ON THE ROAD
People who love textiles love to travel because of the many opportunities to learn and experience culture through textiles and textile traditions. Traveling is one way to create or be a part of a connected textile community like WARP. But when travel is not possible, you can often connect to textile communities in your own back yard!
Weaving for Justice founding member Christine Eber, took Weaving for Justice on the road in October. Her vehicle was full of woven textiles and handmade items from several womens’ weaving cooperatives located in the highlands of Chiapas, Mexico. After a stop-over in Tucson, AZ, she headed to California for the 52nd Annual Borrego Days Desert Festival. She happily connected people in Southern California to the Maya textile communities in Chiapas.
WEAVING FOR JUSTICE SUPPORTS WOMEN
For decades Weaving for Justice, a non-profit, volunteer organization headquartered in Las Cruces, New Mexico has worked in solidarity with women’s weaving cooperatives in state of Chiapas.

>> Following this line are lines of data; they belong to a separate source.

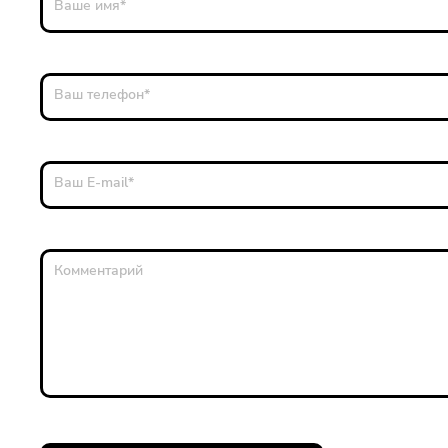
Ваше имя
*
Ваш телефон
*
Ваш E-mail
*
Комментарий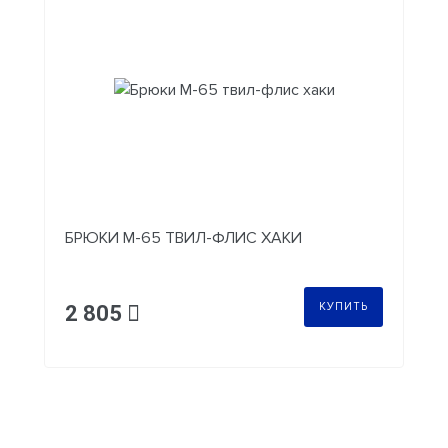
БРЮКИ М-65 ТВИЛ-ФЛИС ХАКИ
КУПИТЬ
2 805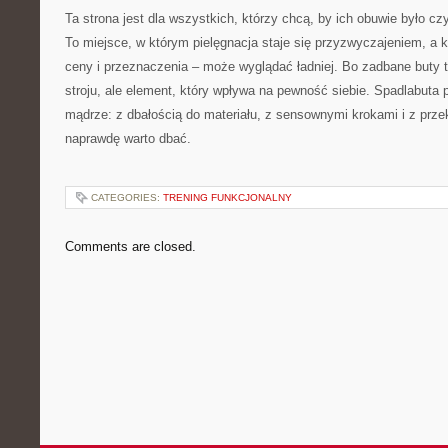
Ta strona jest dla wszystkich, którzy chcą, by ich obuwie było cz
To miejsce, w którym pielęgnacja staje się przyzwyczajeniem, a k
ceny i przeznaczenia – może wyglądać ładniej. Bo zadbane buty t
stroju, ale element, który wpływa na pewność siebie. Spadlabut
mądrze: z dbałością do materiału, z sensownymi krokami i z prze
naprawdę warto dbać.
CATEGORIES:
TRENING FUNKCJONALNY
Comments are closed.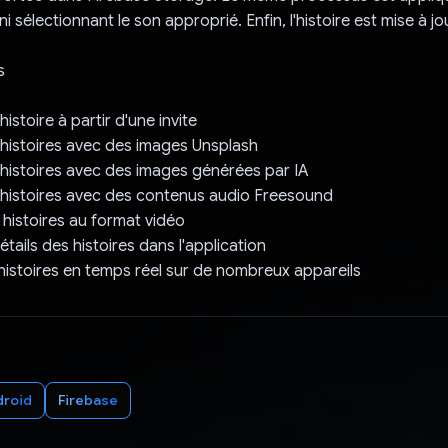
 sélectionnant le son approprié. Enfin, l'histoire est mise à j
s
istoire à partir d'une invite
histoires avec des images Unsplash
histoires avec des images générées par IA
 histoires avec des contenus audio Freesound
 histoires au format vidéo
détails des histoires dans l'application
 histoires en temps réel sur de nombreux appareils
droid
Firebase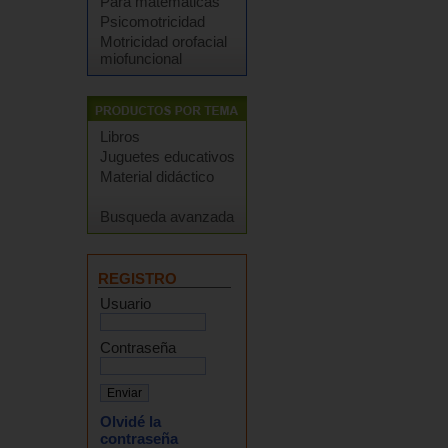
Para matemáticas
Psicomotricidad
Motricidad orofacial
miofuncional
Libros
Juguetes educativos
Material didáctico
Busqueda avanzada
REGISTRO
Usuario
Contraseña
Olvidé la
contraseña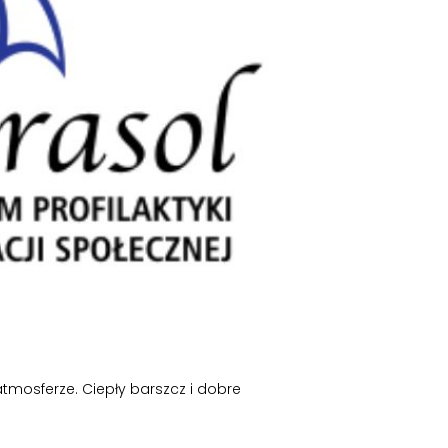
tmosferze. Ciepły barszcz i dobre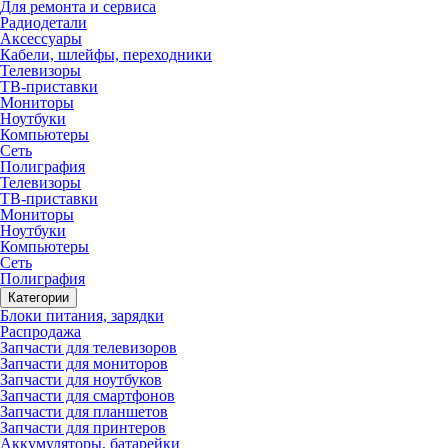
Для ремонта и сервиса
Радиодетали
Аксессуары
Кабели, шлейфы, переходники
Телевизоры
ТВ-приставки
Мониторы
Ноутбуки
Компьютеры
Сеть
Полиграфия
Телевизоры
ТВ-приставки
Мониторы
Ноутбуки
Компьютеры
Сеть
Полиграфия
Категории
Блоки питания, зарядки
Распродажа
Запчасти для телевизоров
Запчасти для мониторов
Запчасти для ноутбуков
Запчасти для смартфонов
Запчасти для планшетов
Запчасти для принтеров
Аккумуляторы, батарейки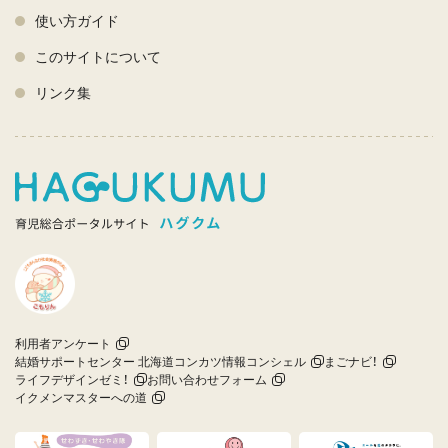
使い方ガイド
このサイトについて
リンク集
利用者アンケート
結婚サポートセンター 北海道コンカツ情報コンシェル
まごナビ！
ライフデザインゼミ！
お問い合わせフォーム
イクメンマスターへの道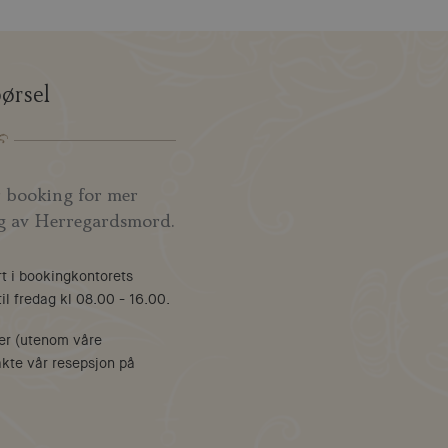
ørsel
 booking for mer
ng av Herregardsmord.
rt i bookingkontorets
il fredag kl 08.00 - 16.00.
er (utenom våre
akte vår resepsjon på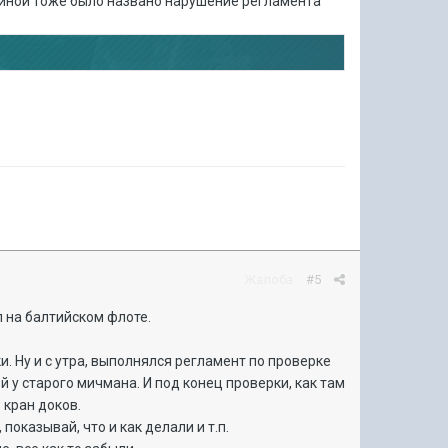
иной тоже было названо нарушение регламента
Жалоба
#5
 на балтийском флоте.
. Ну и с утра, выполнялся регламент по проверке
й у старого мичмана. И под конец проверки, как там
 кран доков.
показывай, что и как делали и т.п.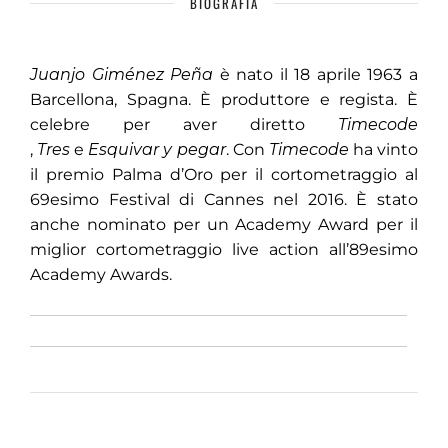
BIOGRAFIA
Juanjo Giménez Peña
è nato il 18 aprile 1963 a
Barcellona, Spagna. È produttore e regista. È
celebre per aver diretto
Timecode
,
Tres
e
Esquivar y pegar
. Con
Timecode
ha vinto
il premio Palma d’Oro per il cortometraggio al
69esimo Festival di Cannes nel 2016. È stato
anche nominato per un Academy Award per il
miglior cortometraggio live action all’89esimo
Academy Awards.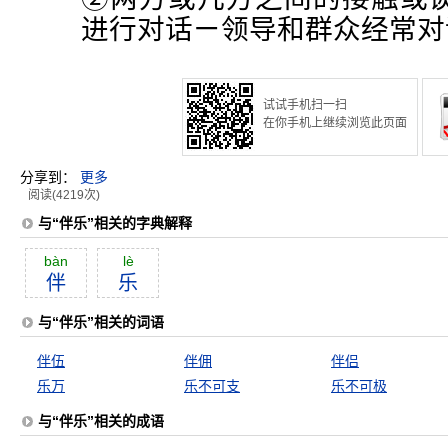
进行对话ㄧ领导和群众经常对
试试手机扫一扫
在你手机上继续浏览此页面
分享到：
更多
阅读(4219次)
与“伴乐”相关的字典解释
bàn
lè
伴
乐
与“伴乐”相关的词语
伴伍
伴佣
伴侣
乐万
乐不可支
乐不可极
与“伴乐”相关的成语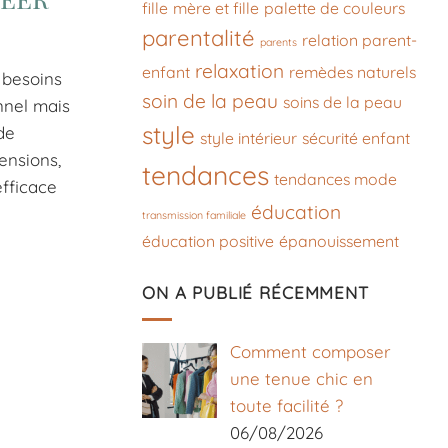
fille
mère et fille
palette de couleurs
parentalité
relation parent-
parents
relaxation
enfant
remèdes naturels
 besoins
soin de la peau
soins de la peau
nnel mais
style
de
style intérieur
sécurité enfant
ensions,
tendances
tendances mode
efficace
éducation
transmission familiale
éducation positive
épanouissement
ON A PUBLIÉ RÉCEMMENT
Comment composer
une tenue chic en
toute facilité ?
06/08/2026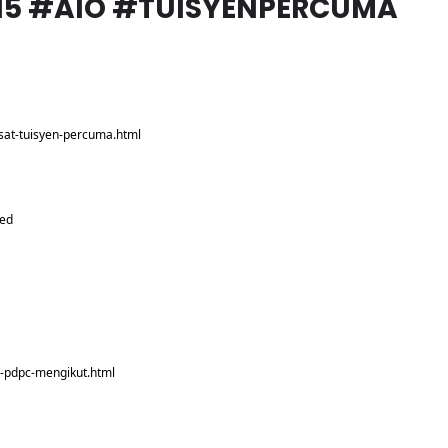
#15 #AIO #TUISYENPERCUMA
sat-tuisyen-percuma.html
red
o-pdpc-mengikut.html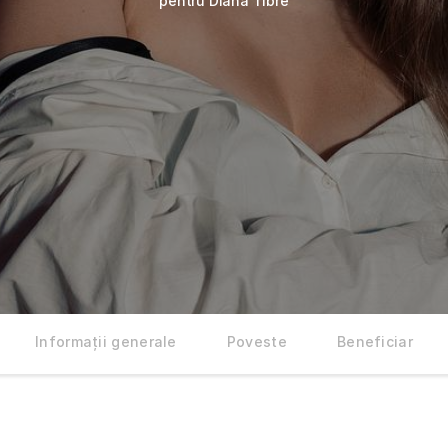
pentru Diana Tibre
Informații generale
Poveste
Beneficiar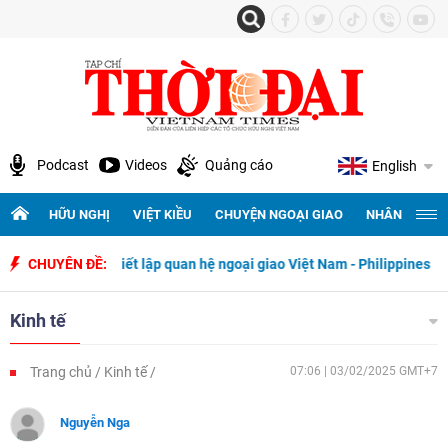
Podcast
Videos
Quảng cáo
English
HỮU NGHỊ
VIỆT KIỀU
CHUYỆN NGOẠI GIAO
NHÂN QUYỀN 
 ngày thiết lập quan hệ ngoại giao Việt Nam - Philippines
CHUYÊN ĐỀ:
500 ngà
Kinh tế
Trang chủ
Kinh tế
07:06 | 03/02/2025 GMT+7
Nguyễn Nga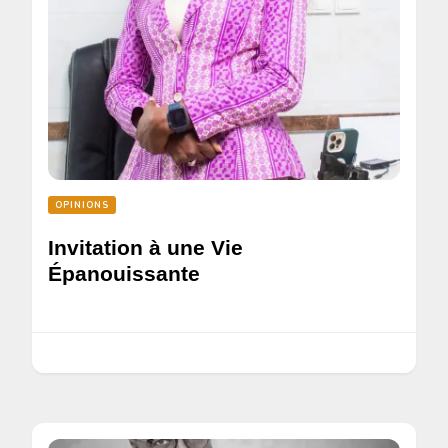
OPINIONS
Invitation à une Vie
Épanouissante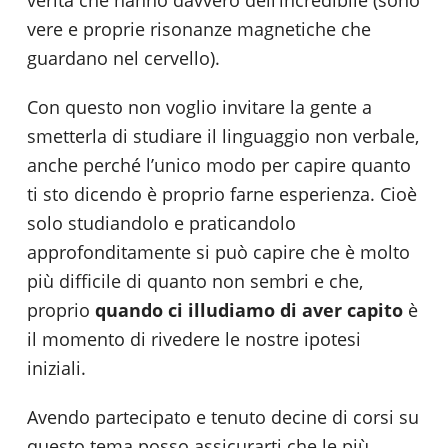
verità che hanno davvero dell’incredibile (sono
vere e proprie risonanze magnetiche che
guardano nel cervello).
Con questo non voglio invitare la gente a
smetterla di studiare il linguaggio non verbale,
anche perché l’unico modo per capire quanto
ti sto dicendo è proprio farne esperienza. Cioè
solo studiandolo e praticandolo
approfonditamente si può capire che è molto
più difficile di quanto non sembri e che,
proprio
quando ci illudiamo di aver capito
è
il momento di rivedere le nostre ipotesi
iniziali.
Avendo partecipato e tenuto decine di corsi su
questo tema posso assicurarti che le più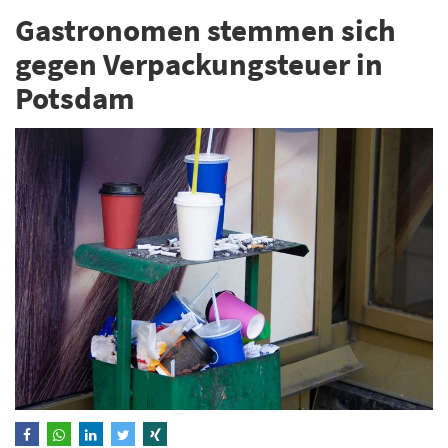
Gastronomen stemmen sich
gegen Verpackungsteuer in
Potsdam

The organization’s goal is to assist co-op members to continue living in a sustainable and respectful way on their ancestral lands, to honor their Tzotsil language and their cultural traditions. Weaving for Justice has helped raise public awareness about social and economic justice, threats to efforts of the Chiapas weaving cooperatives and to issues of human rights in the region.
The collaboration between Weaving for Justice and the cooperatives assists weavers in finding various ways to market their products through a model of fair trade with 100% of the sale proceeds returned to the weavers.
Connecting the cooperatives with artisan groups on the US/Mexican border is one way products are marketed. Women weave to support themselves and their families. Co-op members unite around their work as weavers and common interest in issues of social and economic justice.
STOP IN FOR A VISIT
If you are in Las Cruces, NM stop in to visit La Frontera, the all-volunteer fair trade store run by Weaving for Justice. It’s located in the Nopalito’s Galería at 125 S. Mesquite St. (firstname.lastname@example.org). You will find hand-woven items from Chiapas, as well as textiles made by women from the cities of Juárez and Palomas, Chihuahua, Mexico. The store is open Saturdays 9-4 during the months of November and December or by appointment (contact Christine Eber email@example.com).
Weaving for Justice will be on the road again, returning to Tucson in spring 2018 bringing a trunk show hosted by EXO Roast Coffee Co. (403 N 6th Ave.). This is what my community looks like. What does YOUR community look like?